Douglas, Colin: Colin is just over a year older than me but started club cycling at a much younger age. This is quite significant as a teenager and it took some time for us to become friends and ultimately head to the Alps for a month long bike vacation at the end of 1989.
Andy Brewster writes:
He started young and was in the Broughty Velo from the early 80's until its demise. A strong rider with an all-rounder's physique, Colin was a firm believer in the idea of cycling as no more than a state of mind. This served as an inspiration to younger and less physically talented riders like me, but was never more true than of the man himself.
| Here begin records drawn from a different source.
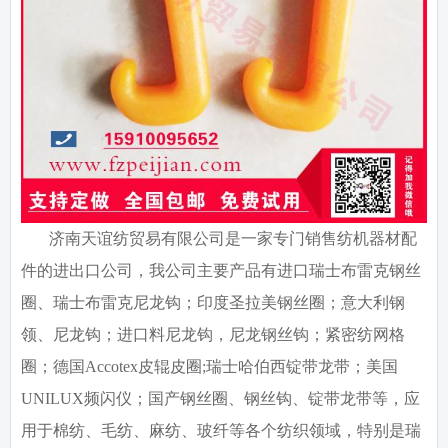
济南天谊纺贸易有限公司是一家专门销售纺机器材配
件的进出口公司，我公司主要产品有进口瑞士布雷克钢丝
圈、瑞士布雷克尼龙钩；印度圣拉美钢丝圈；意大利钢
领、尼龙钩；进口料尼龙钩，尼龙钢丝钩；紧密纺网格
圈；德国
Accotex
皮辊皮圈
;
瑞士哈伯西锭带龙带；美国
UNILUX
频闪仪；国产钢丝圈、钢丝钩、锭带龙带等，应
用于棉纺、毛纺、麻纺、玻纤等各个纺织领域，特别是瑞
With his mind on the job in hand, Colin was a great rider with Hinault-like determination and a good sprint and although not a natural climber, could stay up there with the best of them by strength and willpower alone. But lack of focus could be his undoing: influences outside of cycling and possibly a hint of self doubt often led to him chucking it for months on end. He's probably had more comebacks than Mohammud Ali and George Foreman put together.
He had a no-nonsense, all-or-nothing kind of approach to the sport and tended not to get involved in detailed analysis of techniques, equipment, or situations. One time, when the merits of various types of hills were being discussed, Colin's contribution was "I like flat hills".
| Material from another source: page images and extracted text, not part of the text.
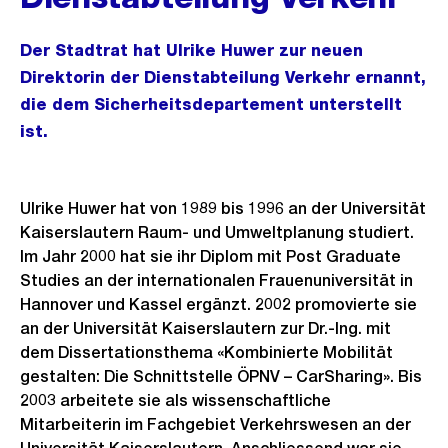
Der Stadtrat hat Ulrike Huwer zur neuen
Direktorin der Dienstabteilung Verkehr ernannt,
die dem Sicherheitsdepartement unterstellt
ist.
Ulrike Huwer hat von 1989 bis 1996 an der Universität
Kaiserslautern Raum- und Umweltplanung studiert.
Im Jahr 2000 hat sie ihr Diplom mit Post Graduate
Studies an der internationalen Frauenuniversität in
Hannover und Kassel ergänzt. 2002 promovierte sie
an der Universität Kaiserslautern zur Dr.-Ing. mit
dem Dissertationsthema «Kombinierte Mobilität
gestalten: Die Schnittstelle ÖPNV – CarSharing». Bis
2003 arbeitete sie als wissenschaftliche
Mitarbeiterin im Fachgebiet Verkehrswesen an der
This was written before Colin’s great 2009 comeback. In a very short period Colin got fit, shedding a fair bit of weight, got right into the latest bike and training technology and successfully rode La Marmotte sportive in the Alps (Glandon, Telegraph, Galibier, Alpe d’Huez). Andy Brewster now adds:
“It’s a pleasure to see him back again on the bike at 40 with the old determination still intact (especially into a puss wind climbing up Glenshee with me on his wheel - cheers Colin)”
Dyer, Ian: Awesomely large and strong rider from the early Broughty Velo days through to late 80s. Unfortunately his ambition fell way short of his physical capacity. Ian could do just about anything on a bike and was a top class tester, sprinter, climber and bike handler. He could out-sprint almost anyone without getting out of the saddle. Ian loved to torture weaker riders but rarely went out with the main Dundee bunch. When he did things could get interesting. I remember Tony Hastie trying it on up the Knapp one night. The large group contained only a few guys who knew Ian and they kept quiet. Needless to say Tony was ultimately shelled and only super-fly Eddie Flynn could hold him and they disappeared. Going out with the bunch did also reveal his Achiles heal - endurance. Winter 1989 Ian rode some of the longer runs and could suffer towards the end. I was truly flying that winter and stamina was my strongest point and for that one short period I think he may have actually respected a mortal such as me! Ian makes his first appearance here.
Darnell, Ian: Ian was a student in Dundee in the mid 90s and I met him on a few bike rides. Was a handy climber both then and now. Did not really get to know him at that time. When I was offered a job at Schlumberger (now Tokheim) in 1998 Phil Morris recommended I speak to Ian for advice. Ian basically said it was a bit of a shambles and stressy and many of the best engineers were leaving. I took the job anyway and Ian was spot on - two years was enough for me. In 2002 with Ian, Phil, Andy Brewster, Drew Lambourne and Jeroen Westerink we did a week of biking in the Ardennes and since then Ian and I have been ignoring each others career advice on a regular basis. Locations include Nice and Vosges in 2003, Alps in 2004 and Vosges in 2008. In 2005 Ian moved to Brugges in Belgium for a year which meant he was just down the road (200km or so) and we did a few bike rides including the Tour of Flanders sportive.